An example for a derived anatomical character state is the concentric arrangement of laticifers, which is, according to our analysis, an evolutionary modification of the ancestral radial arrangement (Figure 3a). The concentric arrangement is a synapomorphy of both the Crepidinae and the Hypochaeridinae. Although an anatomically conspicuous feature, parallel origins disqualified the concentric arrangement of laticifers as an independent diagnostic character state. Another analogous illustrative example is the parallel origin of multilayered phellem in Scorzonera and Lactuca (Figure S2). However, the optional origin of irregular vessel arrangement (Figure 3b) and of faint pits (Figure S2) at the basis of the clade joining the Hyoseridinae, Crepidinae, Lactucinae, and Hypochaeridinae may constitute autapomorphies (i.e., derived unique characters defining a monophyletic group or tip branch), thereby supporting the DNA-molecular-based phylogeny. The potential value of anatomical characters in phylogenetic reconstruction is also seen from homoplasy indices lower than the overall hi inferred for the molecular reconstruction for some anatomical characters (Table 2). Similar patterns have been demonstrated (although with different degrees of homoplasy) for other anatomical [38,55] as well as morphological characters (e.g., [56]). Coincidence of the molecular and anatomical phylogenetic signal has also been demonstrated by [57], who found a basal lineage joining the majority of the Maloideae taxa (Rosaceae) supported by both nrDNA and a type of sclereids arrangement in fruit flesh. Another example is the study of root anatomy of the subfamily Cranichideae (Orchidaceae) by [50], who found tilosome distribution phylogenetically informative.

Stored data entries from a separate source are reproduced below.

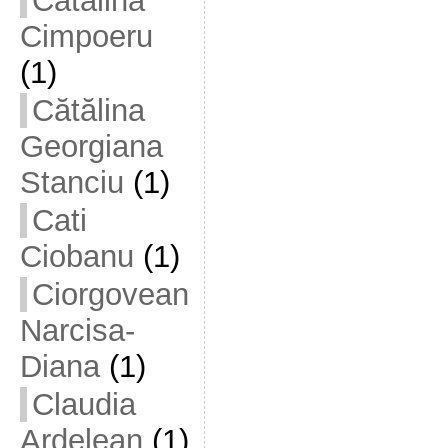
Cătălina
Cimpoeru
(1)
Cătălina
Georgiana
Stanciu
(1)
Cati
Ciobanu
(1)
Ciorgovean
Narcisa-
Diana
(1)
Claudia
Ardelean
(1)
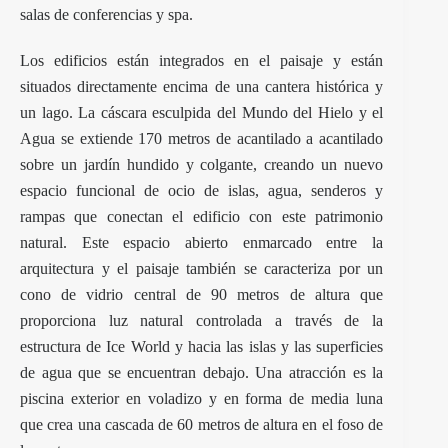
salas de conferencias y spa.
Los edificios están integrados en el paisaje y están
situados directamente encima de una cantera histórica y
un lago. La cáscara esculpida del Mundo del Hielo y el
Agua se extiende 170 metros de acantilado a acantilado
sobre un jardín hundido y colgante, creando un nuevo
espacio funcional de ocio de islas, agua, senderos y
rampas que conectan el edificio con este patrimonio
natural. Este espacio abierto enmarcado entre la
arquitectura y el paisaje también se caracteriza por un
cono de vidrio central de 90 metros de altura que
proporciona luz natural controlada a través de la
estructura de Ice World y hacia las islas y las superficies
de agua que se encuentran debajo. Una atracción es la
piscina exterior en voladizo y en forma de media luna
que crea una cascada de 60 metros de altura en el foso de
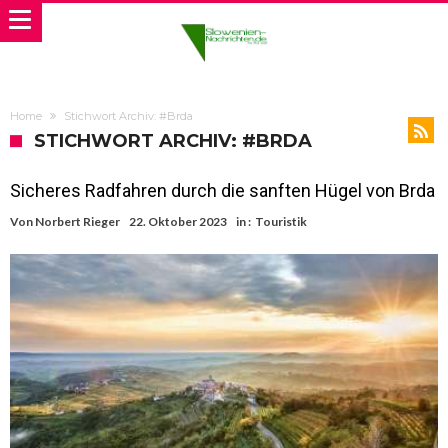
Home
Stichwort Archiv: #Brda
STICHWORT ARCHIV: #BRDA
Sicheres Radfahren durch die sanften Hügel von Brda
Von
Norbert Rieger
22. Oktober 2023
in :
Touristik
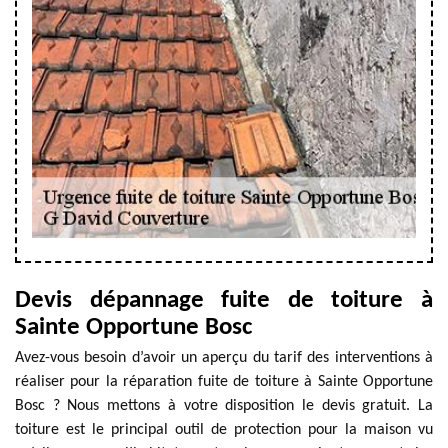
Devis dépannage fuite de toiture à
Sainte Opportune Bosc
Avez-vous besoin d’avoir un aperçu du tarif des interventions à
réaliser pour la réparation fuite de toiture à Sainte Opportune
Bosc ? Nous mettons à votre disposition le devis gratuit. La
toiture est le principal outil de protection pour la maison vu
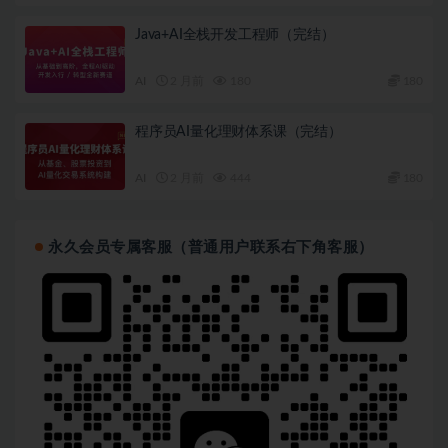
Java+AI全栈开发工程师（完结）
AI
2 月前
180
180
程序员AI量化理财体系课（完结）
AI
2 月前
444
180
永久会员专属客服（普通用户联系右下角客服）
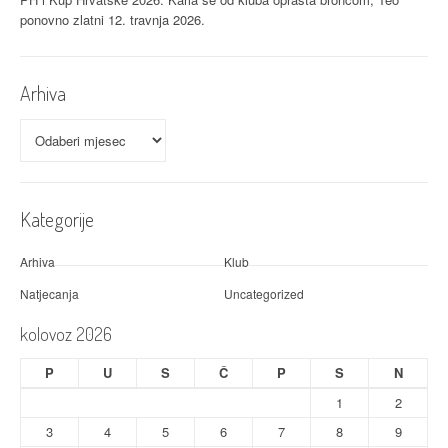
ponovno zlatni
12. travnja 2026.
Arhiva
Arhiva
Kategorije
Arhiva
Klub
Natjecanja
Uncategorized
kolovoz 2026
P
U
S
Č
P
S
N
1
2
3
4
5
6
7
8
9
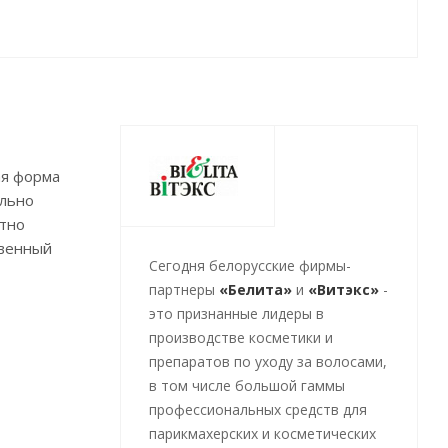
ая форма
ально
атно
твенный
Cегодня белорусские фирмы-
партнеры
«Белита»
и
«Витэкс»
-
это признанные лидеры в
производстве косметики и
препаратов по уходу за волосами,
в том числе большой гаммы
профессиональных средств для
парикмахерских и косметических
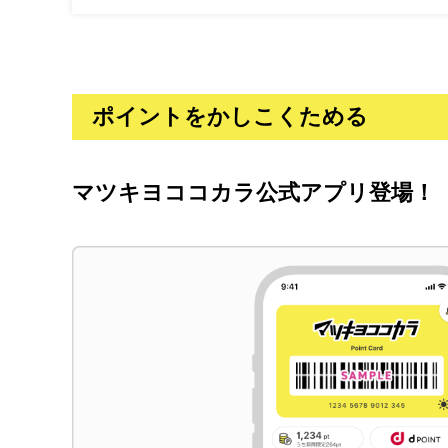
ポイントをかしこくためる
マツキヨココカラ公式アプリ登場！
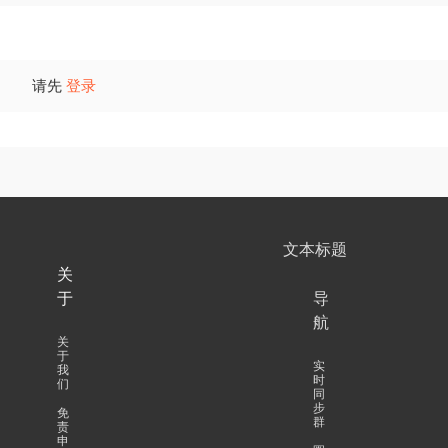
请先
登录
文本标题
关
于
导
航
关
于
实
我
时
们
同
步
免
群
责
申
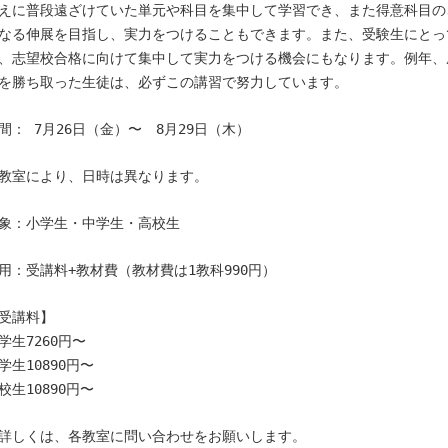
えに普段遠ざけていた単元や科目を集中して学習でき、また得意科目の
なる伸展を目指し、実力をつけることもできます。また、受験生にとっ
、志望校合格に向けて集中して実力をつける機会にもなります。例年、
を勝ち取った生徒は、必ずこの講習で努力しています。
間： 7月26日（金）〜 8月29日（木）
教室により、日時は異なります。
象：小学生・中学生・高校生
用：受講料+教材費（教材費は1教科990円）
受講料】
学生7260円〜
学生10890円〜
校生10890円〜
詳しくは、各教室に問い合わせをお願いします。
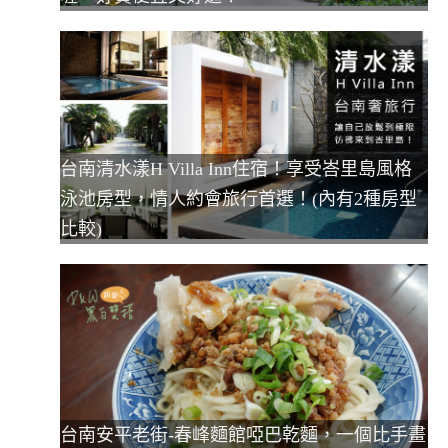
台南清水漾H Villa Inn住宿！享受峇里島風格
泳池房型，情人約會旅行首選！(內有2種房型
比較)
台南安平老街-春峰麵館啞巴乾麵，一個比手畫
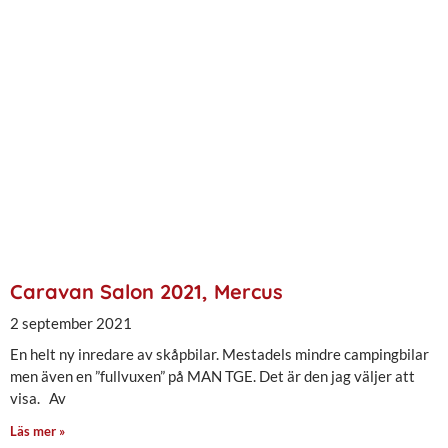
Caravan Salon 2021, Mercus
2 september 2021
En helt ny inredare av skåpbilar. Mestadels mindre campingbilar
men även en ”fullvuxen” på MAN TGE. Det är den jag väljer att
visa. Av
Läs mer »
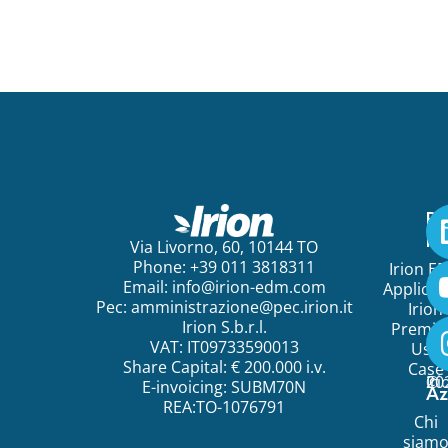
Pe
ini
Via Livorno, 60, 10144 TO
Phone: +39 011 3818311
Irion E
Email:
info@irion-edm.com
Applicat
Pec:
amministrazione@pec.irion.it
Irion
Irion S.b.r.l.
Premi
VAT: IT09733590013
Use
Share Capital: € 200.000 i.v.
Case
©
20
Ir
E-invoicing: SUBM70N
Az
REA:TO-1076791
Chi
siam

However, our results demonstrated a difference in the evolutionary dynamics of state changes among characters and importantly in phylogenetic information of characters. A conspicuous feature in the evolution of anatomical root characters was the high frequency of parallel origins and reversals of character states observed within all subtribes and, to a lesser extent, genera. Variability in the character state was observed both among as well as within species and can be explained by replacement of character states as anatomical differences in time (i.e., as a result of the evolutionary fixation of character changes) and space (i.e., variation among extant individuals), respectively. Examples for complex patterns of character distribution due to intraspecific variation are the dominance of tissues in root cross-sections (Figure 3c) and vessel perforations (Figure S2). The extent of tissue is a quantitative character, and differential promotion vs. suppression of tissues may explain the high intra- and interspecific variability. In spite of that variation among and within species dominating the picture, uniform character expression was observed for the Scorzonerinae (eight uniform characters), Crepidinae (7), Lactucinae (4), Hypochaeridinae (3) as well as the Cichoriinae (11). Since only a limited number of the known species and genera of the Cichorieae could be included in this study, the inferred degrees of character homoplasy will be underestimated.